The rest of Fr. General’s letter appears below.

A prayer vigil for the day, particularly geared toward the laity and youth, has been prepared. Click here to download a PDF of it. The original was in Italian; the English translation was done by Fr. Bernie Rosinski.

Letter for March 14, celebrating the birth of Fr. Leo John Dehon

Dear Confreres,

It has become customary on the birthday of Fr. Dehon, March 14, to declare a Dehonian Vocation Day. In many of our communities it has become a day of prayer, a day of celebrating our vocation as Dehonians. This year is no exception.

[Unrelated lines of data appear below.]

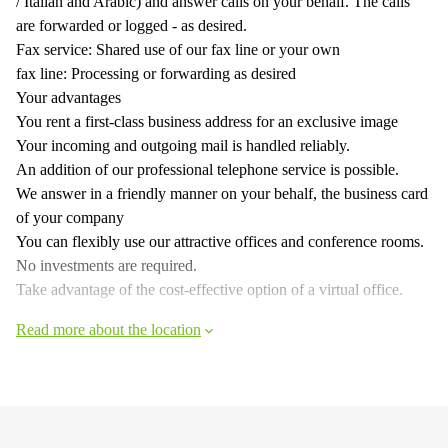
/ Italian and Arabic) and answer calls on your behalf. The calls
are forwarded or logged - as desired.
Fax service: Shared use of our fax line or your own
fax line: Processing or forwarding as desired
Your advantages
You rent a first-class business address for an exclusive image
Your incoming and outgoing mail is handled reliably.
An addition of our professional telephone service is possible.
We answer in a friendly manner on your behalf, the business card
of your company
You can flexibly use our attractive offices and conference rooms.
No investments are required.
Take advantage of the cost-effective option of a virtual office.
Read more about the location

In the last few years, the General Administration has suggested to the Congregation to celebrate our vocation as Dehonians by taking a specific aspect of Dehon’s life and vocation, not as a literal reliving, but as a creative refiguration. In this light, we have searched out the charism which Fr. Dehon has left us, looking at it through the prism of our time.  Dehon’s world – his historical moment, the social, political and ecclesial issues of late nineteenth and early twentieth century – is receding further and further from our vision. What feeds our memory of him and affirms our Dehonian vocation is less and less the concrete events, the short bursts of the daily history of his life. More and more we find Fr. Dehon in the events of the longer duration, as French historiography calls them. These memories of the longer duration are stimulated by aspects of Dehon’s life that emerge not from the narration of the sequence of events in Fr. Dehon’s life, but from meanings of his life that become apparent only later when viewed in the context of the larger movements of his time. For instance, we recognize the significance of Fr. Dehon’s spiritual life in the framework of other spiritual movements at the end of the nineteenth century. We acknowledge his meaning for us in the way Fr. Dehon links up with the hopes, dreams and struggles of our time. We rightfully ask today, “How can we translate Dehon’s charism to our time so that it stimulates us and gives a particular thrust to our world? What gives a “longer duration” to Fr. Dehon?”

One trait of Fr. Dehon’s longer duration may well be his cosmopolitan or international outlook. Sometimes we Dehonians joke about the many travels of Fr. Dehon – aware of the image they give of privilege. However, as narrated to us in his many travelogues, these voyages displayed an intense interest in the broader world. Of course, Leo Dehon saw the world through French eyes and he was deeply conscious of a specific role that “Catholic” France had to play in the world. But circumstances and the Congregation changed him and made him more and more a citizen of the world. This aspect of Dehon beyond ethnic, national boundaries we believe to be part of this broader meaning of Dehon as person. We begin to see Dehon and Dehonians as internationals.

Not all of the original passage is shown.